With so many options available, it can be overwhelming to decide which colour will work best for your space.
In this post, I’ll explain the factors to consider when selecting the perfect colour for your kitchen cabinets and provide you with tips, ideas and inspiration.
Let’s get into it!
Why your kitchen cabinet colour is important
Selecting the perfect colour for your kitchen cabinets is more than just a fleeting design decision. It’s an integral part of creating your kitchen’s personality and style.
Cabinets take up a significant amount of visual space, so their colour can define the room’s ambience.

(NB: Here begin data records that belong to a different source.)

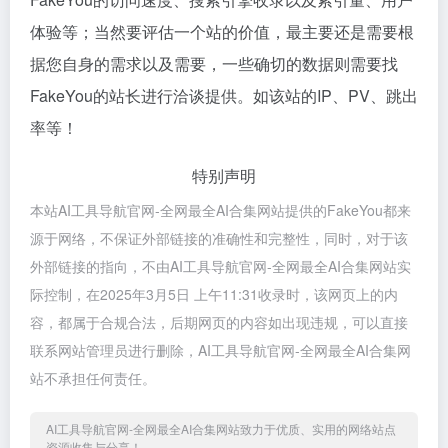
体验等；当然要评估一个站的价值，最主要还是需要根
据您自身的需求以及需要，一些确切的数据则需要找
FakeYou的站长进行洽谈提供。如该站的IP、PV、跳出
率等！
特别声明
本站AI工具导航官网-全网最全AI合集网站提供的FakeYou都来
源于网络，不保证外部链接的准确性和完整性，同时，对于该
外部链接的指向，不由AI工具导航官网-全网最全AI合集网站实
际控制，在2025年3月5日 上午11:31收录时，该网页上的内
容，都属于合规合法，后期网页的内容如出现违规，可以直接
联系网站管理员进行删除，AI工具导航官网-全网最全AI合集网
站不承担任何责任。
AI工具导航官网-全网最全AI合集网站致力于优质、实用的网络站点
资源收集与分享！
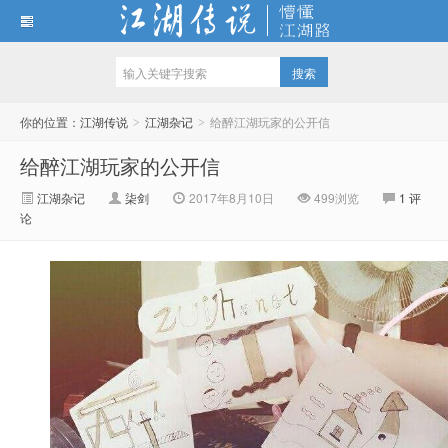
江湖传说
你的位置：
江湖传说
江湖杂记
给醉江湖玩家的公开信
>
>
给醉江湖玩家的公开信
江湖杂记
柒剑
2017年8月10日
499
浏览
1 评
论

This choice influences not only the aesthetic appeal of your kitchen but also its atmosphere, potentially affecting your daily mood and the overall feeling of your home.

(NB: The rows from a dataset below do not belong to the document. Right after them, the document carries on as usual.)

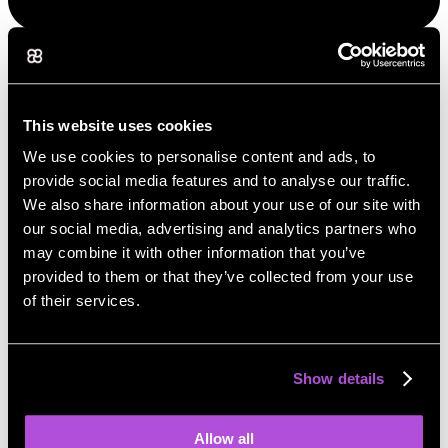
This website uses cookies
We use cookies to personalise content and ads, to
provide social media features and to analyse our traffic.
We also share information about your use of our site with
our social media, advertising and analytics partners who
may combine it with other information that you’ve
Met AI Chat Pro kun je:
provided to them or that they’ve collected from your use
Je repetitieve taken moeiteloos automatiseren.
of their services.
Je productiviteit flink verhogen.
Snel antwoorden krijgen die precies en relevant zijn.
Je kosten voor menselijke ondersteuning verlagen.
De kwaliteit en consistentie van je communicatie verbeteren
Show details
7. Zijn je gegevens veilig bij AI Chat Pro?
Allow all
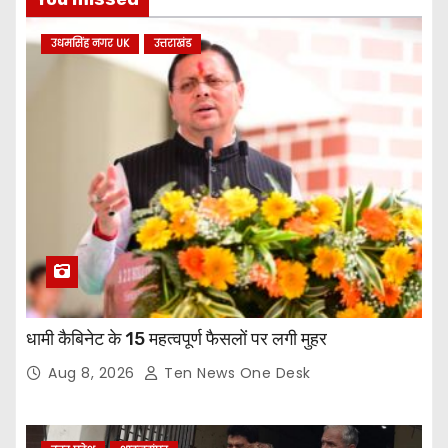
उधमसिंह नगर UK
उत्तराखंड
धामी कैबिनेट के 15 महत्वपूर्ण फैसलों पर लगी मुहर
Aug 8, 2026
Ten News One Desk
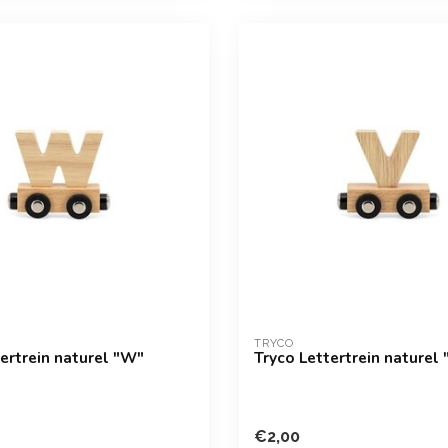
TRYCO
ertrein naturel "W"
Tryco Lettertrein naturel 
€2,00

Colour can manipulate space in remarkable ways.
Lighter colours tend to make a room feel more expansive and airy, an excellent trick for smaller kitchens. On the other hand, dark or moody colours can add depth and richness, giving large spaces a more intimate feel.
Things to Think About
- What style and mood do you want in your kitchen?
- Are you aiming for a traditional or a contemporary vibe?
- How does natural and artificial light affect your kitchen?
- Do you prefer a cosy and warm atmosphere or a cool and sleek one?
- What is the size and layout of your kitchen space?
- How likely are you to change your mind about the decor?
Before we get into all of this I want to stress, that when it comes to your kitchen cabinet colour (or any design element really) there’s truly no right or wrong choice.
The most important factor is that you love the colour!
What To Consider When Choosing a Colour for Your Kitchen Cabinets
Selecting the right colour for your kitchen is an important decision that can impact the overall look and feel of your space. Here are some things to keep in mind.
Kitchen Size and Layout
The size and layout of your kitchen are the foundational elements that will influence your cabinet colour choice. Smaller kitchens benefit from lighter colours that reflect light, making the space feel larger and more open.
Conversely, larger kitchens have the luxury to experiment with darker or more saturated colours without feeling cramped.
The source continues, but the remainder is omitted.